New Report: Wind Energy Yields Major Environmental Benefits for Oregon; Reducing Pollution and Saving Water

Oregon ranked 8th in the nation last year in wind energy production
For Immediate Release

Portland, OR – Wind energy is on the rise in Oregon and is providing huge environmental benefits for the state, according to a new report released today by Environment Oregon. Oregon’s wind energy is already avoiding more than 3,669,151 metric tons of climate-altering carbon pollution – the equivalent of taking 764,407 cars off the road, while saving 1,639,336,500 gallons of water per year – enough to meet the needs of 37,118 people.

Thanks to its current and future benefits, wind power is a key component of President Obama’s Climate Action Plan to reduce the carbon pollution fueling global warming 17 percent by 2020. The plan calls for an expansion of renewable energy, investment in energy efficiency, and the first-ever federal limits on carbon pollution from power plants.

“Clean energy opportunities in Oregon, like wind power, can be part of the solution in addressing climate change,” said Rep. Suzanne Bonamici of Oregon’s First Congressional District. “In addition to the important environmental benefits of renewable energy, wind power provides major economic benefits for Oregon – including clean energy jobs and investment in our local economy.”

The report, Wind Energy for a Cleaner America, also shows that today’s wind energy in Oregon avoids 3,449 tons of smog-causing nitrogen oxides and 4,266 tons of sulfur dioxide, which cause acid rain and soot.

“Wind energy has given us a lot to be thankful for in Oregon,” said Sarah Higginbotham of Environment Oregon. “Oregon’s been a leader, coming in 8th in the nation for wind energy produced in 2012. Now our state and national leaders need to take action to make sure we don’t leave these of environmental benefits on the table at the end of 2013.”

The report shows that wind energy is now providing 6,066,000 megawatt-hours (MWh) of electricity in Oregon—the 8th highest wind production in the country. If state and federal officials commit to continued progress, Oregon could reduce the carbon pollution equivalent of more than 711,893 passenger vehicles, and save enough water to meet the annual water needs of nearly 39,503  people.

Oregon’s recent progress on wind is the direct result of programs like the Renewable Energy Standard and the Business Energy Tax Credit– and federal incentives for wind power.
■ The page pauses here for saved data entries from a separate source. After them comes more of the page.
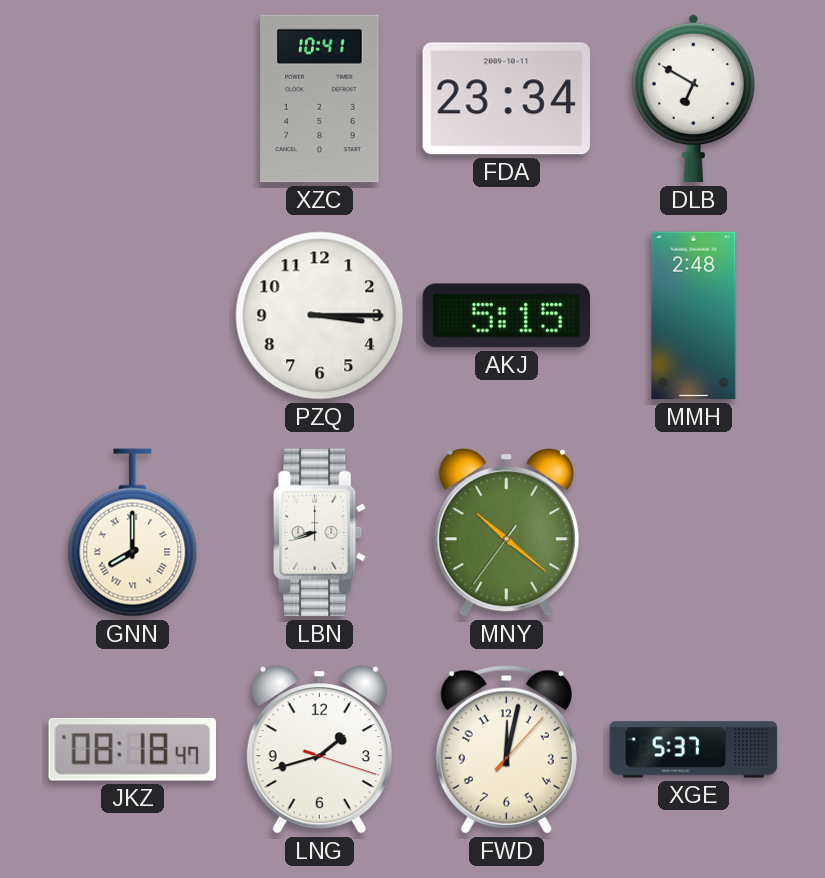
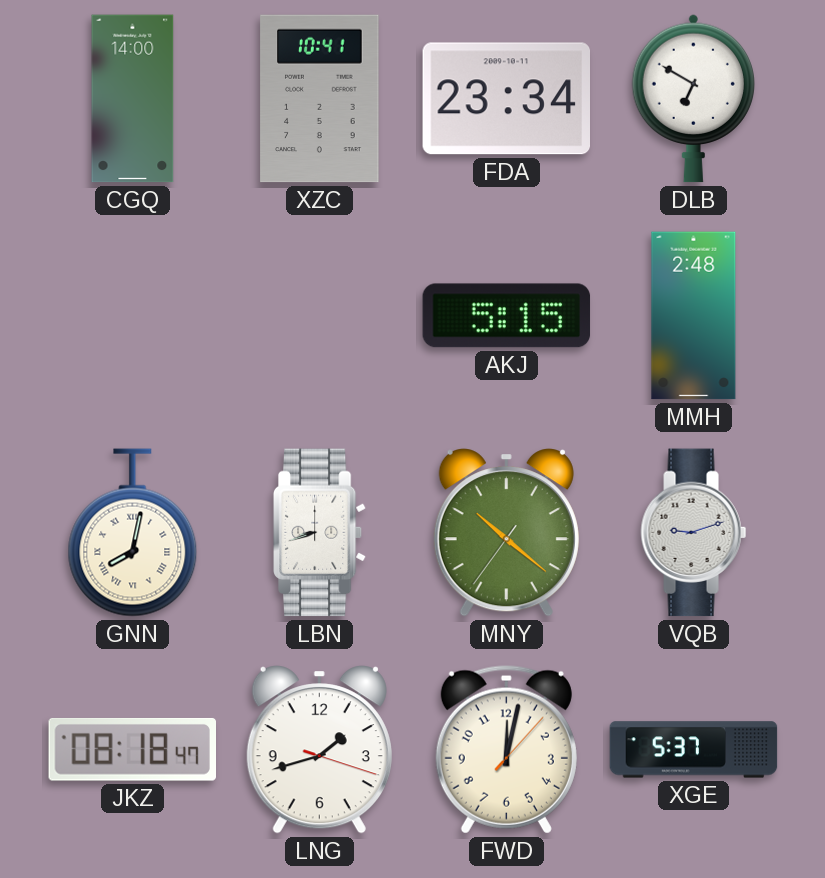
CGQ: none -> 14:00
PZQ: 3:15 -> none
GNN: 8:00 -> 8:02
VQB: none -> 9:12
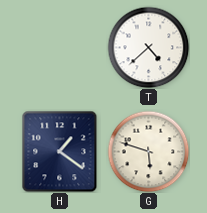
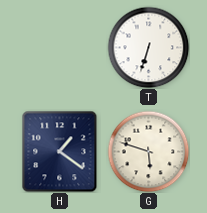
T: 4:38 -> 6:33
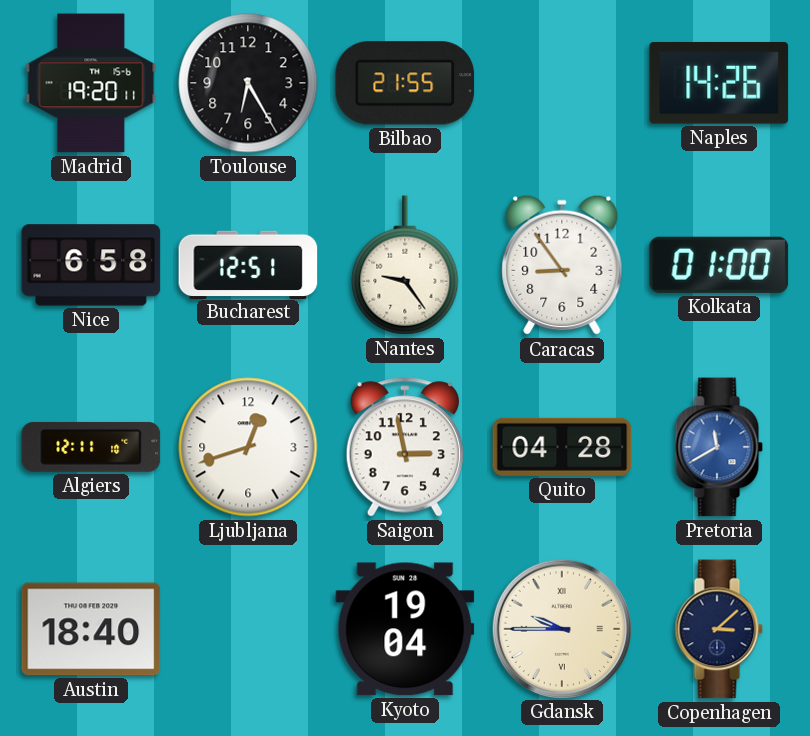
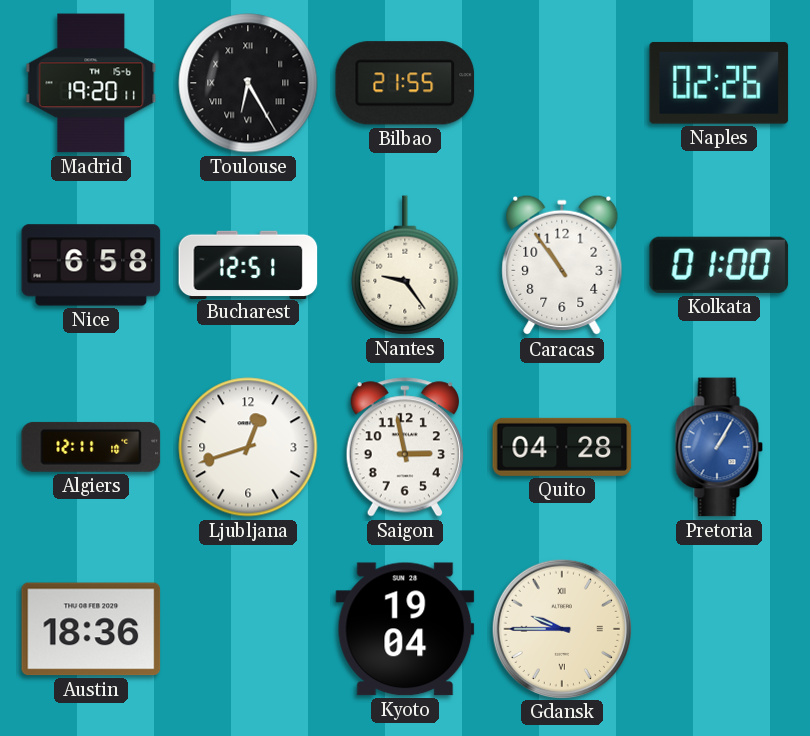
Toulouse numerals: Arabic -> Roman
Naples: 14:26 -> 02:26
Caracas: 8:54 -> 10:54
Pretoria: 11:40 -> 1:05
Austin: 18:40 -> 18:36
Copenhagen: 3:08 -> none
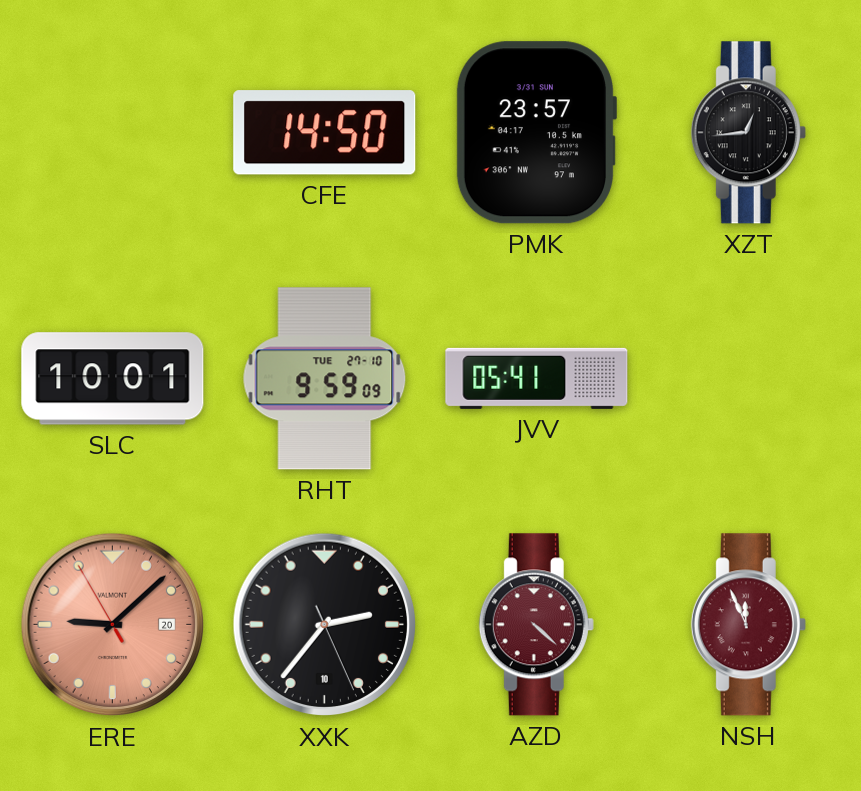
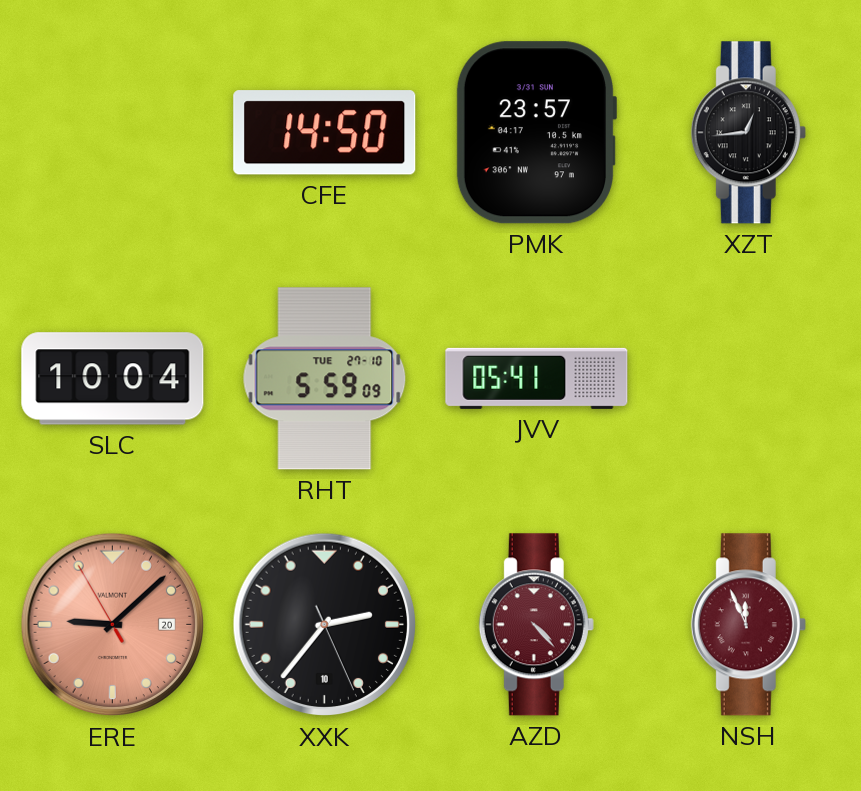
SLC: 10:01 -> 10:04
RHT: 9:59 -> 5:59
AZD: 4:22 -> 4:23
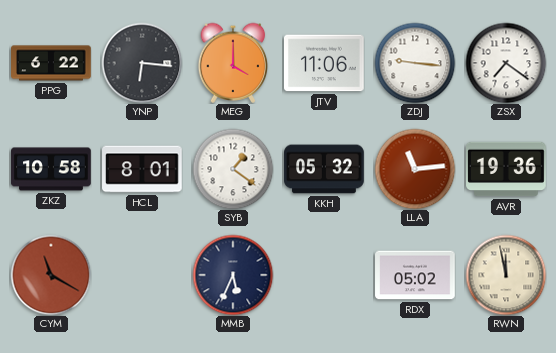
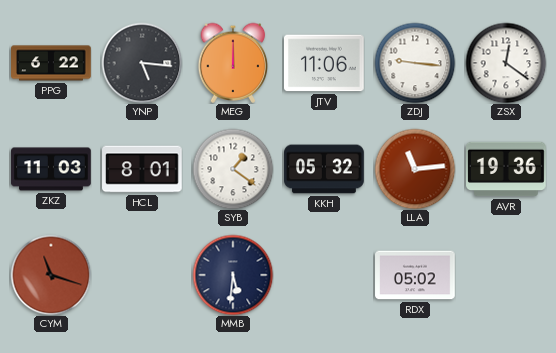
YNP: 6:16 -> 5:16
MEG: 4:00 -> 12:00
ZSX: 7:21 -> 12:21
ZKZ: 10:58 -> 11:03
CYM: 11:20 -> 11:18
MMB: 5:34 -> 5:31
RWN: 11:58 -> none
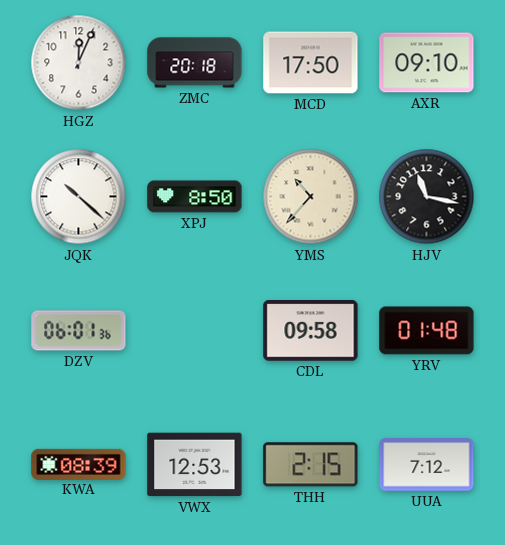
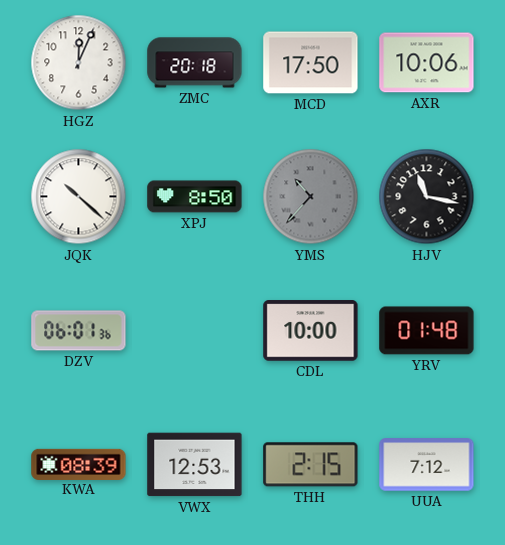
AXR: 09:10 -> 10:06
YMS dial: cream -> grey
CDL: 09:58 -> 10:00
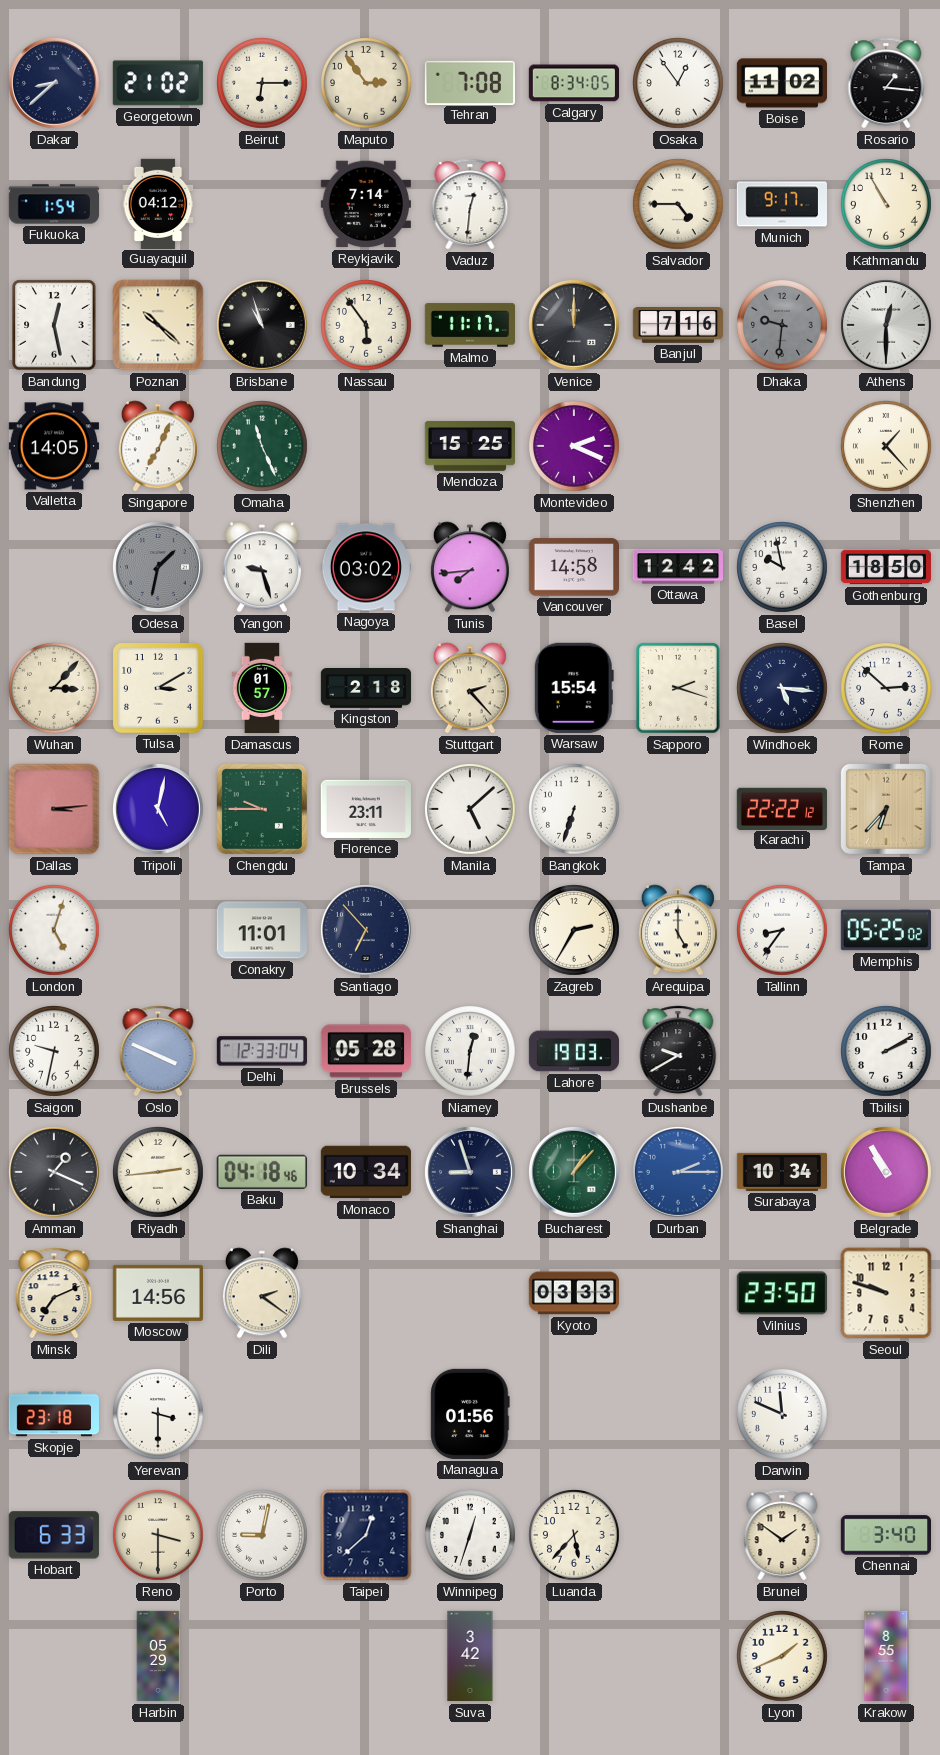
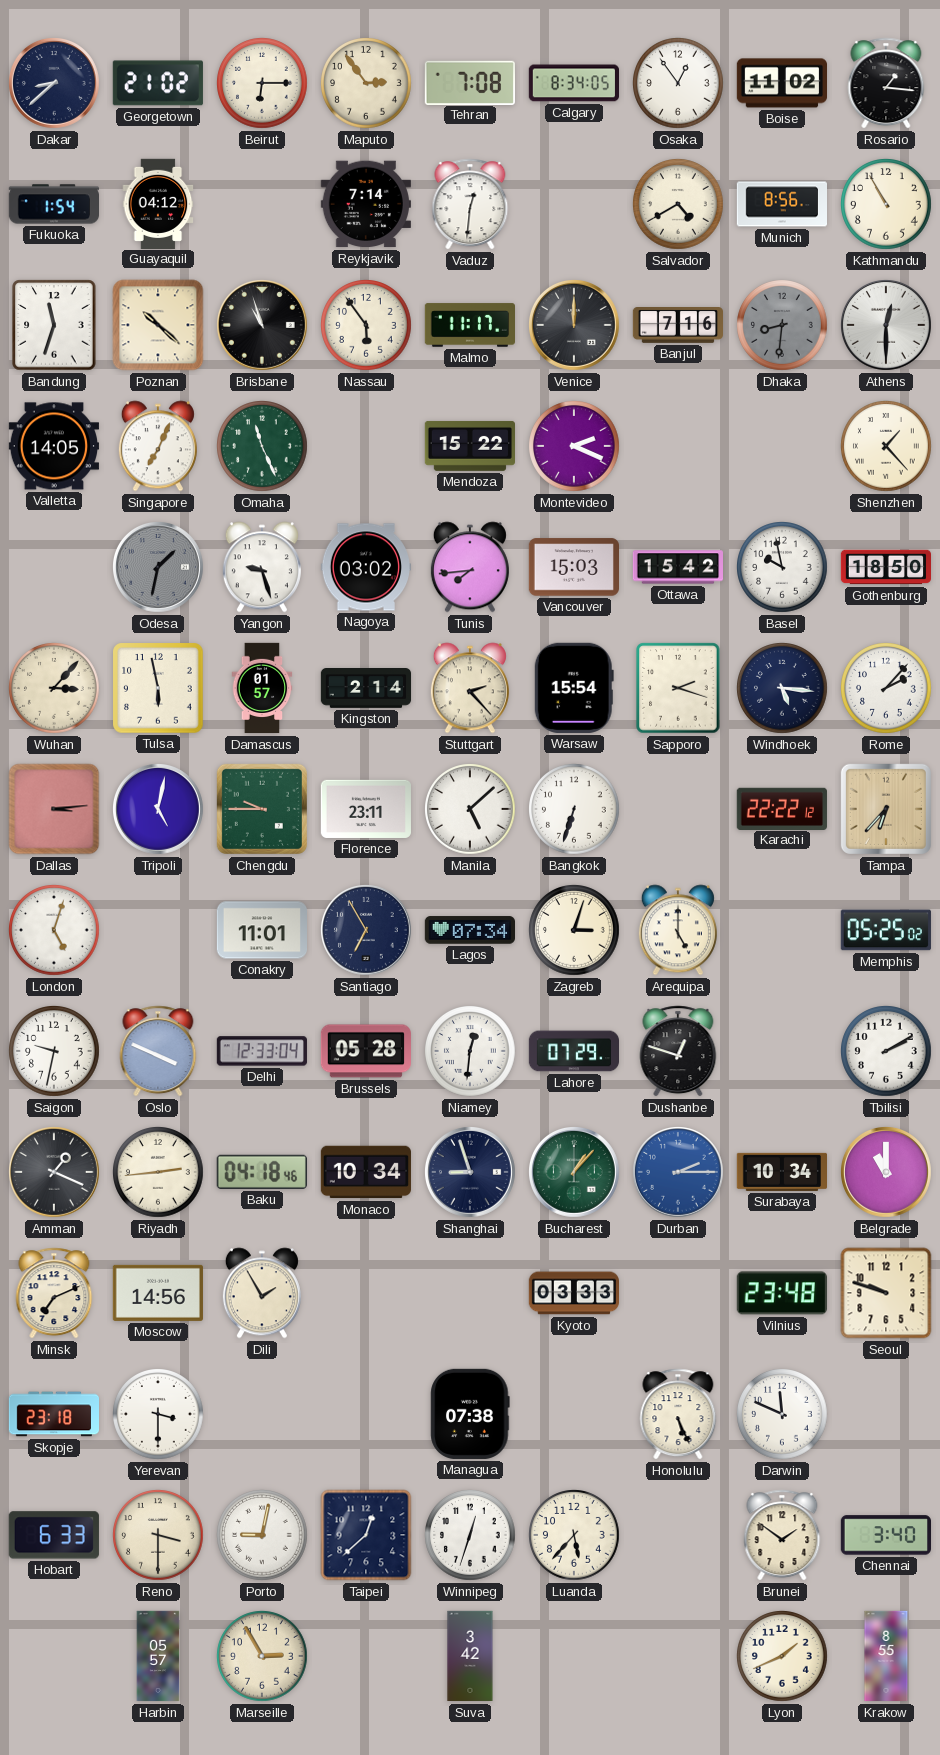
Salvador: 4:45 -> 4:40
Munich: 9:17 -> 8:56
Bandung: 12:28 -> 11:33
Dhaka: 9:31 -> 8:31
Mendoza: 15:25 -> 15:22
Vancouver: 14:58 -> 15:03
Ottawa: 12:42 -> 15:42
Tulsa: 3:10 -> 5:58
Kingston: 2:18 -> 2:14
Rome: 2:52 -> 2:07
Santiago: 6:53 -> 6:55
Lagos: none -> 07:34
Zagreb: 2:35 -> 3:03
Tallinn: 8:36 -> none
Lahore: 19:03 -> 07:29
Dushanbe: 9:40 -> 12:48
Belgrade: 10:55 -> 11:00
Dili: 2:21 -> 1:55
Vilnius: 23:50 -> 23:48
Managua: 01:56 -> 07:38
Honolulu: none -> 5:26
Harbin: 05:29 -> 05:57
Marseille: none -> 2:55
Despite the clear benefits of wind and widespread bipartisan support for federal policies to promote renewable energy, fossil fuel interests and their political allies have vigorously opposed these initiatives.

Oregon’s clean energy policy is threatened at capitol and on the ballot, and the main federal incentives for wind – the investment tax credit (ITC) and the production tax credit (PTC) – are currently set to expire at the end of 2013.

“Wind energy is improving our quality of life in Oregon,” said Higginbotham. “We cannot let polluters and their allies stand in the way of additional benefits of wind. Oregon’s legislature needs to defend Oregon’s RPS, and our members of congress need to do whatever it takes to extend federal wind incentives before the end of the year.”